Even if CC BY is possible copyright-wise, be aware that it merely paraphrases the rules of good scientific practice. So you are setting conditions that are rather self-evident for scientists but nevertheless imply an extra effort for reuse, namely figuring out how to attribute correctly according to the license.
For similar reasons, using more restrictive licenses should be extremely carefully considered, at least if you are intending to make your data reusable for others. In particular, it can become impossible to merge data published under different, more restrictive licenses as their licenses may be incompatible, preventing follow-up research, archiving or even publication of the combined data (cf. [this CC FAQ](https://creativecommons.org/faq/#can-i-combine-material-under-different-creative-commons-licenses-in-my-work)).
CC0 is great, because it is universally compatible and ensures free reusability of research data.
::: callout-note
## Excursion: Creative Commons licences
Creative commons licenses are widely used in research and we will therefore go into a little bit of detail on these. CC provides four features, which form the basis of a fixed set of six CC licenses. These are:
- BY: For "attribution", i.e., the obligation to credit the author and other parties designated for attribution
- ND: For "no derivatives", i.e., only verbatim copies of the work can be shared
- NC: For "non-commercial", i.e., commercial use is excluded from the license grant
- SA: For "share alike", i.e., the work can be modified and modified versions can be published but only under the original or a compatible license
The following six licenses result from the combination of these four features, listed from most (left) to least (right) permissive here:
::: {layout-ncol="6"}
![[CC BY](https://creativecommons.org/licenses/by/4.0/)](images/cc-by.png)
![[CC BY-SA](https://creativecommons.org/licenses/by-sa/4.0/)](images/cc-by-sa.png)
![[CC BY-NC](https://creativecommons.org/licenses/by-nc/4.0/)](images/cc-by-nc.png)
![[CC BY-NC-SA](https://creativecommons.org/licenses/by-nc-sa/4.0/)](images/cc-by-nc-sa.png)
![[CC BY-ND](https://creativecommons.org/licenses/by-nd/4.0/)](images/cc-by-nd.png)
![[CC BY-NC-ND](https://creativecommons.org/licenses/by-nc-nd/4.0/)](images/cc-by-nc-nd.png)
:::
In addition, there are two further labels, to dedicate the published work to the **public domain**.
- CC0: Allowing others to reuse your work without conditions, i.e., even if you were copyright holder you are not insisting on it. Good scientific practice obviously foresees that you will in any case credit the author(s) of work you are (re)using!
- Public domain mark: Explicitly label work that is not restricted by copyright.
::: {layout="[15,-10,15,-60]"}
![[CC0](https://creativecommons.org/publicdomain/zero/1.0/)](images/cc-zero.png)
![[PDM](https://creativecommons.org/publicdomain/mark/1.0/)](images/cc-pdm.png)
:::
As stated above, the CC0 label or the CC BY license should be your preferred choice. In (the unlikely) case that you need a more restrictive license, there is a nice graphical illustration to help you: [choo-choo-choose your license](https://www.joeran.de/wp-content/dox/sites/10/cc-licencse-choo-choo-train.png).
:::
::: callout-tip
## Task 1.2:
- Are you actually allowed to reuse your dataset?
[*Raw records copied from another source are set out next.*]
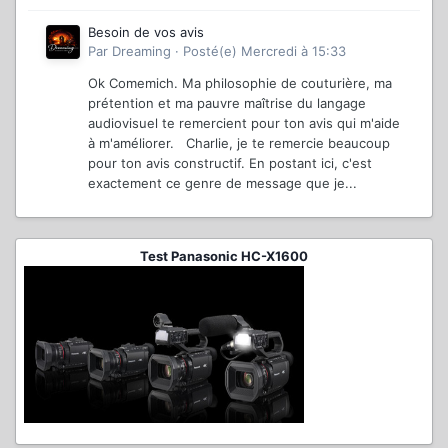
Besoin de vos avis
Par
Dreaming
·
Posté(e)
Mercredi à 15:33
Ok Comemich. Ma philosophie de couturière, ma
prétention et ma pauvre maîtrise du langage
audiovisuel te remercient pour ton avis qui m'aide
à m'améliorer. Charlie, je te remercie beaucoup
pour ton avis constructif. En postant ici, c'est
exactement ce genre de message que je...
Test Panasonic HC-X1600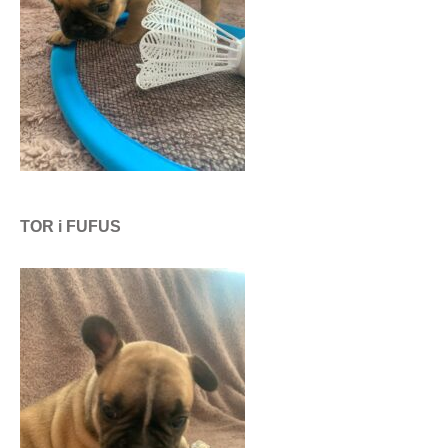
TOR i FUFUS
- If so, under which conditions?
:::
::: {.callout-important collapse="true"}
## Solution: Example 1 (\~ 2 minutes)
1. Yes.
2. [CC BY 4.0](https://creativecommons.org/licenses/by/4.0/).
:::
::: {.callout-important collapse="true"}
## Solution: Example 2 (\~ 2 minutes, if delving deeper into the conditions obviously longer)
1. Yes.
2. [CC BY-NC-SA 4.0](https://creativecommons.org/licenses/by-sa/4.0/).
:::
::: {.callout-important collapse="true"}
## Solution: Example 3 (\~ 5 minutes)
1. No.
:::
::: {.callout-important collapse="true"}
## Solution: Example 4 (\~ 2 minutes)
1. Yes.
2. [CC BY 4.0](https://creativecommons.org/licenses/by/4.0/). However the git repo is under a Apache License Version 2.0, so depending on which version you use, the conditions are different.
:::
## Persistent identifier
Imagine a scenario in which a repository is no longer maintained, so that all datasets published in that repository are no longer available at the repository's URLs (a quite real scenario, as you can see in [this article](https://doi.org/10.48550/arXiv.2310.06712)). To avoid data loss, the original repository migrated its datasets to another repository, where it however gets a new URL. Consequently, if the corresponding article linked to its dataset via the URL (e.g., [https://osf.io/gn47c/](https://osf.io/gn47c/)), it can no longer be found. What now? In such cases, persistent identifiers (PIDs) are extremely helpful if not essential. The ones we consider crucial are listed below.
### Digital object identifier
A digital object identifier ([DOI](https://www.doi.org/)) points directly to a digital object rather than to its location online (unlike URL). You may know it already from publications. It consists of a unique number made up of a prefix and a suffix separated by a forward slash as e.g., 10.5281/zenodo.4322849. It allows things to be uniquely identified and accessed reliably by using the DOI proxy server https://doi.org/ and appending the DOI, e.g., https://doi.org/10.5281/zenodo.4322849.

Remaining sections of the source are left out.